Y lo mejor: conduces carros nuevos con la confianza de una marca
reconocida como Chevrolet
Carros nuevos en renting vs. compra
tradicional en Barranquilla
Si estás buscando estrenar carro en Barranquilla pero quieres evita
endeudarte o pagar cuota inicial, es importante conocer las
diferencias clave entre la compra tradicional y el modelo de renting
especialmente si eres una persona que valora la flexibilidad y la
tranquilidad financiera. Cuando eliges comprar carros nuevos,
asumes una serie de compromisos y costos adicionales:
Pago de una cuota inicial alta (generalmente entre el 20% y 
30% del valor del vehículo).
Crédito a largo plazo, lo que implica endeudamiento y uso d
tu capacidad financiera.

* _WHAT IS REQUIRED_: Every line above should be duplicated exactly as it stands.

* _SOLUTION TO THIS EXERCISE_:
Y lo mejor: conduces carros nuevos con la confianza de una marca
reconocida como Chevrolet
Carros nuevos en renting vs. compra
tradicional en Barranquilla
Si estás buscando estrenar carro en Barranquilla pero quieres evita
endeudarte o pagar cuota inicial, es importante conocer las
diferencias clave entre la compra tradicional y el modelo de renting
especialmente si eres una persona que valora la flexibilidad y la
tranquilidad financiera. Cuando eliges comprar carros nuevos,
asumes una serie de compromisos y costos adicionales:
Pago de una cuota inicial alta (generalmente entre el 20% y 
30% del valor del vehículo).
Crédito a largo plazo, lo que implica endeudamiento y uso d
tu capacidad financiera.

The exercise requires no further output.